On Tue, Nov 13, 2012 at 3:41 PM, Taha Yasseri taha.yaseri@gmail.com wrote:
Hi Asaf, Back to your original question, Isn't "google rank" a user dependent parameter? I think depending on the history of clicks and other personalized preferences, how Google presents the results changes from user to user. So the term of "being first or second or ..." google hit sounds something symbolic and non measurable and generalizable to me.
Is it? That hasn't always been true, but I guess it is likely true today. So I guess generalizing from traffic-from-Google does make more sense... I wonder how much it varies for factual queries though, for instance if you are looking up something scientific or that isn't likely to be for sale. (we should run an informal test to see if people on this list get different results!)
Haitham: thanks for the info, though isn't 23% way way too low? I thought our rule of thumb was that 70-80% of the traffic comes from google searches.
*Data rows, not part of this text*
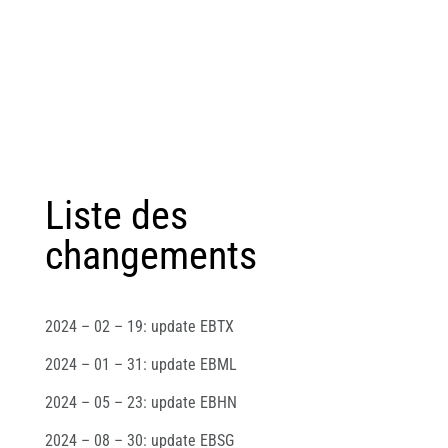
Liste des
changements
2024 – 02 – 19: update EBTX
2024 – 01 – 31: update EBML
2024 – 05 – 23: update EBHN
2024 – 08 – 30: update EBSG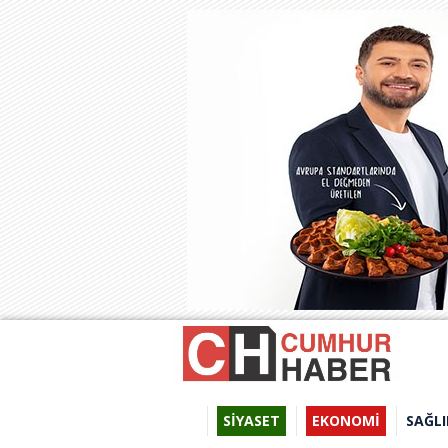
SİYASET
EKONOMİ
SAĞLI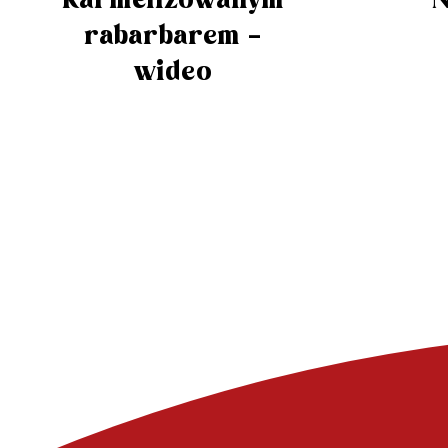
karmelizowanym
N
rabarbarem –
wideo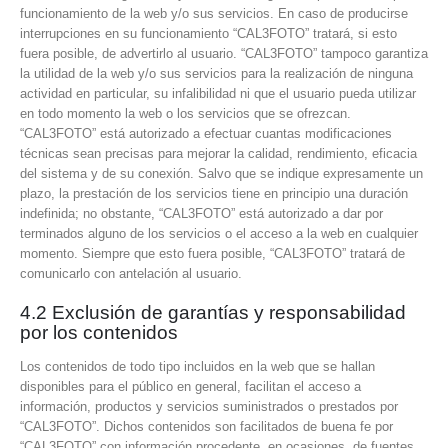
funcionamiento de la web y/o sus servicios. En caso de producirse
interrupciones en su funcionamiento “CAL3FOTO” tratará, si esto
fuera posible, de advertirlo al usuario. “CAL3FOTO” tampoco garantiza
la utilidad de la web y/o sus servicios para la realización de ninguna
actividad en particular, su infalibilidad ni que el usuario pueda utilizar
en todo momento la web o los servicios que se ofrezcan.
“CAL3FOTO” está autorizado a efectuar cuantas modificaciones
técnicas sean precisas para mejorar la calidad, rendimiento, eficacia
del sistema y de su conexión. Salvo que se indique expresamente un
plazo, la prestación de los servicios tiene en principio una duración
indefinida; no obstante, “CAL3FOTO” está autorizado a dar por
terminados alguno de los servicios o el acceso a la web en cualquier
momento. Siempre que esto fuera posible, “CAL3FOTO” tratará de
comunicarlo con antelación al usuario.
4.2 Exclusión de garantías y responsabilidad
por los contenidos
Los contenidos de todo tipo incluidos en la web que se hallan
disponibles para el público en general, facilitan el acceso a
información, productos y servicios suministrados o prestados por
“CAL3FOTO”. Dichos contenidos son facilitados de buena fe por
“CAL3FOTO” con información procedente, en ocasiones, de fuentes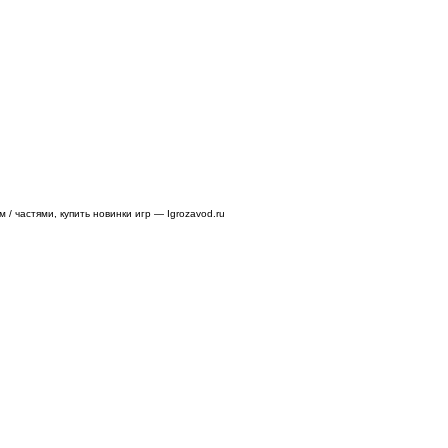
/ частями, купить новинки игр — Igrozavod.ru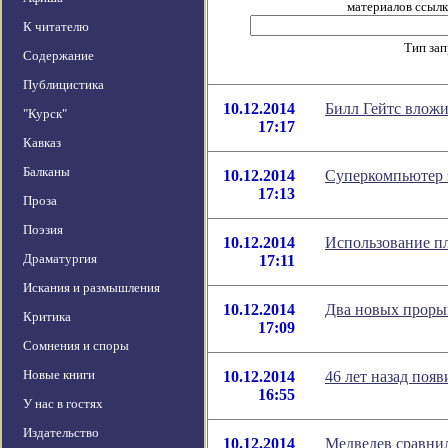
материалов ссылка
К читателю
Тип за
Содержание
Публицистика
10.12.2014
Билл Гейтс вложи
"Курск"
17:17
Кавказ
Балканы
10.12.2014
Суперкомпьютер 
17:13
Проза
Поэзия
10.12.2014
Использование п
Драматургия
17:11
Искания и размышления
10.12.2014
Два новых прорыв
Критика
17:09
Сомнения и споры
Новые книги
10.12.2014
46 лет назад поя
16:55
У нас в гостях
Издательство
10.12.2014
Медведев сравнил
I'm not sure of the exact number offhand, but I would be very surprised if it was only 23%.
Anyway, I think my original question is a useful one lots of fields/applications, though my immediate interest is for the library literature, which has a habit of breaking down or differentiating "people who start their search with google" and "people who start their search with Wikipedia". I'd like to argue that this is essentially the same thing in many (most) cases, since so many google searches result in Wikipedia results front and center, and we know from lots of other work (SEO and HCI alike) that people rarely go beyond the first few results.